TASK REQUIREMENTS. The output has to be the full set of records, reproduced exactly, minus any picture.

*** MATERIALS PROVIDED

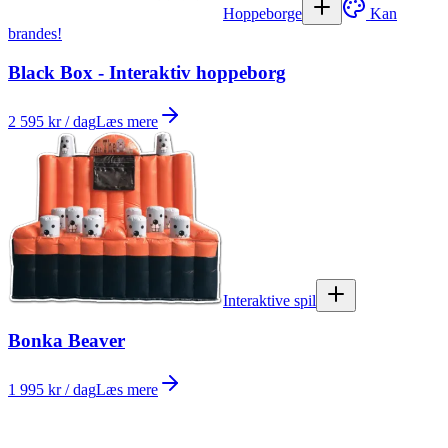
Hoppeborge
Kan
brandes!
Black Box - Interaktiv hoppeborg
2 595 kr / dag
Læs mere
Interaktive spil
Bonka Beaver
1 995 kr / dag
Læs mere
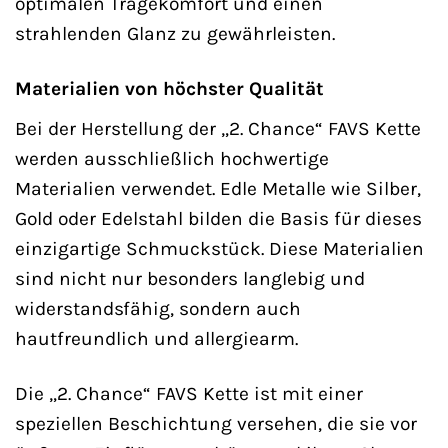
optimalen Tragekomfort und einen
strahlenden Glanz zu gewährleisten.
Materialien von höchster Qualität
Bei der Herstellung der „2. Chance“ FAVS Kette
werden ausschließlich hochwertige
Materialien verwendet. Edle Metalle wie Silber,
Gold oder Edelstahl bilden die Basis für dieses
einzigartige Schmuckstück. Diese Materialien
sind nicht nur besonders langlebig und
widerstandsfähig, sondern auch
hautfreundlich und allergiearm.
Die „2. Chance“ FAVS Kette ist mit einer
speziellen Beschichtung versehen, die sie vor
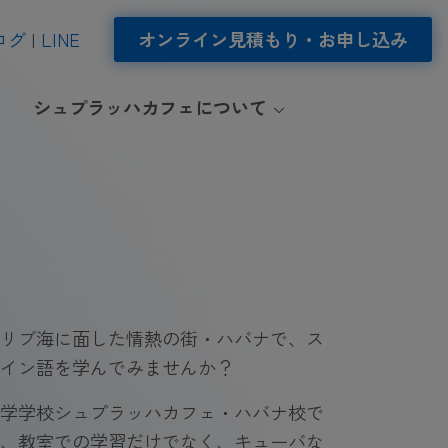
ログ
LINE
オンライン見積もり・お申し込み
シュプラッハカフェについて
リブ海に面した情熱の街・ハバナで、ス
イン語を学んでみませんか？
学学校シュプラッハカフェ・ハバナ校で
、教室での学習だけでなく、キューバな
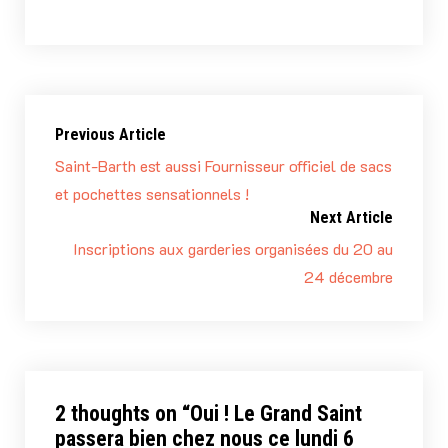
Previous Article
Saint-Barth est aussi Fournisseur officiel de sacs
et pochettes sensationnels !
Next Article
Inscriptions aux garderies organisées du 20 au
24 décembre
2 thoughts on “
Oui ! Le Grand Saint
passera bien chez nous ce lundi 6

******

EXERCISE SOLUTION.
Hoppeborge
Kan
brandes!
Black Box - Interaktiv hoppeborg
2 595 kr / dag
Læs mere
Interaktive spil
Bonka Beaver
1 995 kr / dag
Læs mere
optimalen Tragekomfort und einen
strahlenden Glanz zu gewährleisten.
Materialien von höchster Qualität
Bei der Herstellung der „2. Chance“ FAVS Kette
werden ausschließlich hochwertige
Materialien verwendet. Edle Metalle wie Silber,
Gold oder Edelstahl bilden die Basis für dieses
einzigartige Schmuckstück. Diese Materialien
sind nicht nur besonders langlebig und
widerstandsfähig, sondern auch
hautfreundlich und allergiearm.
Die „2. Chance“ FAVS Kette ist mit einer
speziellen Beschichtung versehen, die sie vor
ログ
LINE
オンライン見積もり・お申し込み
シュプラッハカフェについて
リブ海に面した情熱の街・ハバナで、ス
イン語を学んでみませんか？
学学校シュプラッハカフェ・ハバナ校で
、教室での学習だけでなく、キューバな
Previous Article
Saint-Barth est aussi Fournisseur officiel de sacs
et pochettes sensationnels !
Next Article
Inscriptions aux garderies organisées du 20 au
24 décembre
2 thoughts on “
Oui ! Le Grand Saint
passera bien chez nous ce lundi 6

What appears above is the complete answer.